Faelan swooped in, an arrow nocked, his kin swirling in the sky behind him, fifty of them circling the Kadoshim and loosing their arrows.
“Well met, sister,” Faelan said to Riv. She grinned at him and nodded her thanks. Faelan flew on, leading his kin around the edges of the conflict, picking off Kadoshim and half-breeds. The aerial combat was fragmenting now, spreading wide over the field as Ben-Elim and Kadoshim whirled and dived and looped around each other.
Riv used this brief reprieve to look at the battlefield. Jin and her Cheren had decimated the warriors of Ardain on this flank and she was now leading her Clan in sweeping attacks on the shield wall.
Asroth had carved deep into the shield wall’s centre, killing all that appeared before him with his fell axe, Kadoshim guarding his flanks as knots of White-Wings and warriors of the Order hurled themselves at the Kadoshim’s king.

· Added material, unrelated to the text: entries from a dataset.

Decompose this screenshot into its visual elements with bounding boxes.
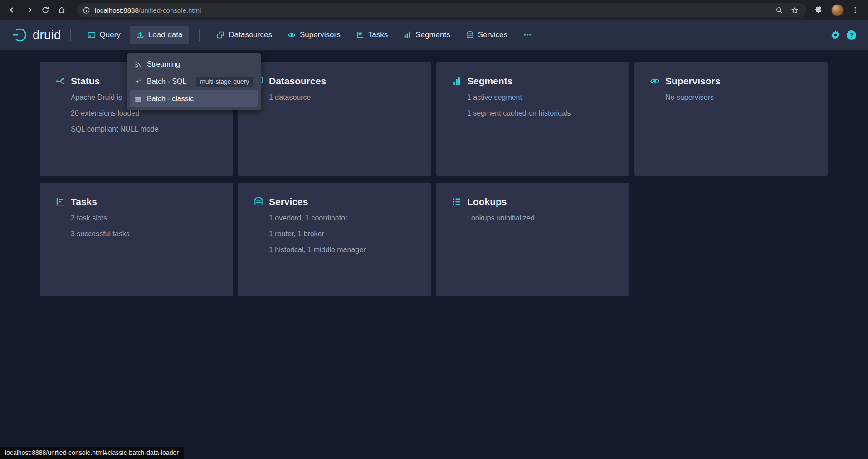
menu-item-label: Batch - classic — [147, 95, 194, 103]
url-host: localhost:8888 — [95, 6, 139, 14]
gantt-icon — [356, 31, 364, 39]
nav-item-label: Datasources — [229, 30, 272, 39]
druid-navbar: druid Query Load data Datasources Superv… — [0, 20, 868, 50]
feed-icon — [134, 61, 142, 68]
reload-button[interactable] — [37, 2, 54, 18]
druid-logo-icon — [12, 27, 28, 43]
link-preview-statusbar: localhost:8888/unified-console.html#clas… — [0, 447, 184, 459]
console-home: Status Apache Druid is 20 extensions loa… — [0, 50, 868, 459]
nav-item-label: Query — [100, 30, 121, 39]
card-title: Tasks — [71, 196, 97, 207]
database-icon — [466, 31, 474, 39]
database-icon — [254, 197, 263, 207]
card-segments[interactable]: Segments 1 active segment 1 segment cach… — [436, 62, 629, 176]
datasources-icon — [216, 31, 224, 39]
menu-item-batch-sql[interactable]: Batch - SQL multi-stage-query — [130, 73, 258, 90]
card-line: No supervisors — [665, 89, 817, 105]
nav-item-tasks[interactable]: Tasks — [350, 26, 394, 44]
properties-list-icon — [452, 197, 462, 207]
query-icon — [88, 31, 96, 39]
nav-item-load-data[interactable]: Load data — [130, 26, 189, 44]
card-datasources[interactable]: Datasources 1 datasource — [238, 62, 431, 176]
nav-item-label: Segments — [415, 30, 450, 39]
card-title: Services — [269, 196, 308, 207]
nav-divider — [70, 29, 71, 41]
forward-button[interactable] — [21, 2, 37, 18]
extensions-button[interactable] — [811, 2, 827, 18]
card-title: Datasources — [269, 76, 326, 87]
sparkle-icon — [134, 78, 142, 86]
card-title: Lookups — [467, 196, 507, 207]
help-button[interactable]: ? — [847, 30, 856, 40]
card-line: 1 segment cached on historicals — [467, 105, 619, 121]
gantt-icon — [55, 197, 65, 207]
help-icon: ? — [847, 30, 856, 40]
address-bar[interactable]: localhost:8888/unified-console.html — [77, 3, 806, 17]
bar-chart-icon — [403, 31, 411, 39]
zoom-button[interactable] — [773, 4, 785, 16]
load-data-menu: Streaming Batch - SQL multi-stage-query … — [127, 53, 261, 110]
bookmark-button[interactable] — [788, 4, 801, 16]
card-line: 1 active segment — [467, 89, 619, 105]
gear-icon — [830, 30, 840, 40]
card-title: Status — [71, 76, 100, 87]
home-button[interactable] — [54, 2, 70, 18]
upload-icon — [136, 31, 144, 39]
star-icon — [791, 6, 799, 14]
extensions-puzzle-icon — [815, 6, 823, 14]
site-info-icon[interactable] — [83, 6, 90, 14]
nav-item-services[interactable]: Services — [459, 26, 514, 44]
home-icon — [58, 6, 66, 14]
browser-toolbar: localhost:8888/unified-console.html — [0, 0, 868, 20]
forward-icon — [25, 6, 33, 14]
nav-item-label: Tasks — [368, 30, 388, 39]
list-rows-icon — [134, 95, 142, 103]
settings-button[interactable] — [830, 30, 840, 40]
card-line: 1 historical, 1 middle manager — [269, 242, 420, 258]
brand[interactable]: druid — [12, 27, 61, 43]
msq-badge: multi-stage-query — [196, 77, 253, 87]
card-title: Segments — [467, 76, 512, 87]
zoom-icon — [775, 6, 783, 14]
eye-icon — [650, 76, 660, 86]
nav-item-segments[interactable]: Segments — [397, 26, 457, 44]
nav-item-datasources[interactable]: Datasources — [210, 26, 278, 44]
nav-divider — [199, 29, 200, 41]
nav-more-button[interactable] — [517, 26, 538, 44]
brand-name: druid — [33, 28, 61, 42]
card-line: 1 datasource — [269, 89, 420, 105]
card-line: Lookups uninitialized — [467, 210, 619, 226]
menu-item-label: Batch - SQL — [147, 78, 186, 86]
nav-item-label: Services — [478, 30, 507, 39]
card-line: 1 router, 1 broker — [269, 226, 420, 242]
menu-item-label: Streaming — [147, 60, 180, 68]
reload-icon — [41, 6, 49, 14]
nav-item-label: Load data — [148, 30, 183, 39]
fork-icon — [55, 76, 65, 86]
url-path: /unified-console.html — [139, 6, 201, 14]
url-text: localhost:8888/unified-console.html — [95, 6, 773, 14]
nav-item-label: Supervisors — [300, 30, 341, 39]
bar-chart-icon — [452, 76, 462, 86]
eye-icon — [288, 31, 296, 39]
card-line: SQL compliant NULL mode — [71, 121, 222, 137]
card-line: 3 successful tasks — [71, 226, 222, 242]
card-line: 1 overlord, 1 coordinator — [269, 210, 420, 226]
menu-item-streaming[interactable]: Streaming — [130, 56, 258, 73]
card-services[interactable]: Services 1 overlord, 1 coordinator 1 rou… — [238, 183, 431, 296]
card-tasks[interactable]: Tasks 2 task slots 3 successful tasks — [40, 183, 233, 296]
nav-item-query[interactable]: Query — [81, 26, 127, 44]
avatar — [831, 4, 844, 16]
more-dots-icon — [523, 31, 532, 39]
menu-item-batch-classic[interactable]: Batch - classic — [130, 90, 258, 107]
nav-item-supervisors[interactable]: Supervisors — [281, 26, 347, 44]
card-lookups[interactable]: Lookups Lookups uninitialized — [436, 183, 629, 296]
back-icon — [9, 6, 17, 14]
back-button[interactable] — [5, 2, 21, 18]
profile-button[interactable] — [829, 2, 845, 18]
card-title: Supervisors — [665, 76, 720, 87]
kebab-menu-icon — [852, 6, 859, 14]
card-line: 2 task slots — [71, 210, 222, 226]
card-supervisors[interactable]: Supervisors No supervisors — [634, 62, 828, 176]
browser-menu-button[interactable] — [847, 2, 863, 18]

They need to retreat and regroup, attack him properly.
On the plain a host of Revenants stood, still and silent as death. Many of them had fallen, but there were still so many remaining. Too many. A shiver passed through them and, as one, they surged forwards, rushing into the gap Asroth had forged and hurling themselves at White-Wings and warriors of the Order. Riv thought she saw Kill and Ert with a score of warriors about them, shouting, pulling more to them. They held against the Revenants, were slowly retreating.
Further along Fritha sat upon her draig, amidst a pile of the dead, warriors trampled, crushed, torn to pieces. The shield wall here was utterly destroyed, a few hundred pulled back into a new wall. All about the field White-Wings and warriors of the Order were reforming into smaller walls, a hundred warriors here, forty or fifty there.
A wide line of acolytes marched at these smaller defences, their lines tightening.
The drum of hooves, and Byrne, sword drawn, led five hundred riders galloping around the back of the splintered shieldburg.
“TRUTH AND COURAGE!” Byrne and her warband yelled, the war-cry rippling over the battlefield.
“TRUTH AND COURAGE!” rang out from the western flank of the field, where Cullen was leading the rest of Byrne’s mounted warriors.
Riv was about to drop into a dive and try to help Kill and Ert when her eye was drawn to two figures on the plain. The acolytes had parted for them, swept around them. One Kadoshim, one Revenant. They were standing side by side.
Is that…?
Riv sheathed her sword and threaded the black knife into her belt, then reached for her bow.